* _YOUR GOAL_
Please go through the records below and return every line holding the word "validità".

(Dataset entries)
____

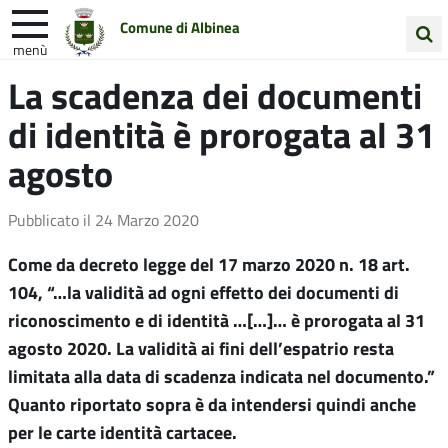
Comune di Albinea
menù
Cerca
La scadenza dei documenti
Entra in Comune
Vivi Albinea
nel
di identità è prorogata al 31
sito
Unione Colline Matildiche
agosto
Pubblicato il
24 Marzo 2020
Come da decreto legge del 17 marzo 2020 n. 18 art.
104, “…la validità ad ogni effetto dei documenti di
riconoscimento e di identità …[…]… è prorogata al 31
agosto 2020. La validità ai fini dell’espatrio resta
limitata alla data di scadenza indicata nel documento.”
Quanto riportato sopra è da intendersi quindi anche
per le carte identità cartacee.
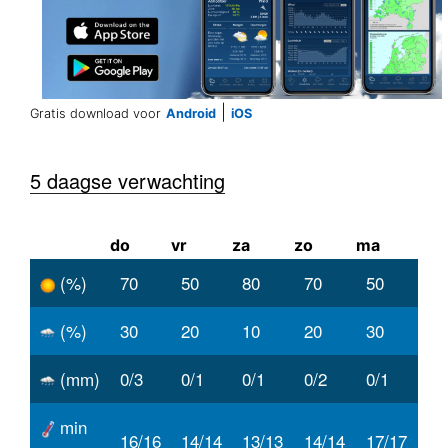
|
Gratis download voor
Android
iOS
5 daagse verwachting
do
vr
za
zo
ma
(%)
70
50
80
70
50
(%)
30
20
10
20
30
(mm)
0/3
0/1
0/1
0/2
0/1
min
16/16
14/14
13/13
14/14
17/17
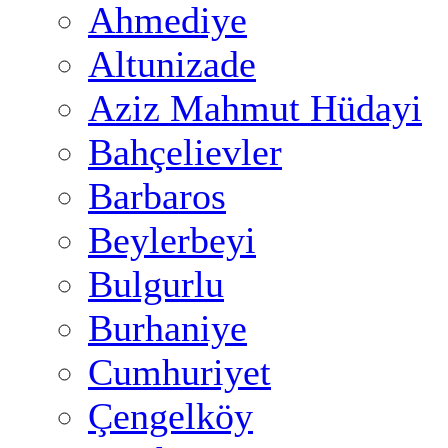
Ahmediye
Altunizade
Aziz Mahmut Hüdayi
Bahçelievler
Barbaros
Beylerbeyi
Bulgurlu
Burhaniye
Cumhuriyet
Çengelköy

____

* _EXERCISE SOLUTION_
104, “…la validità ad ogni effetto dei documenti di
agosto 2020. La validità ai fini dell’espatrio resta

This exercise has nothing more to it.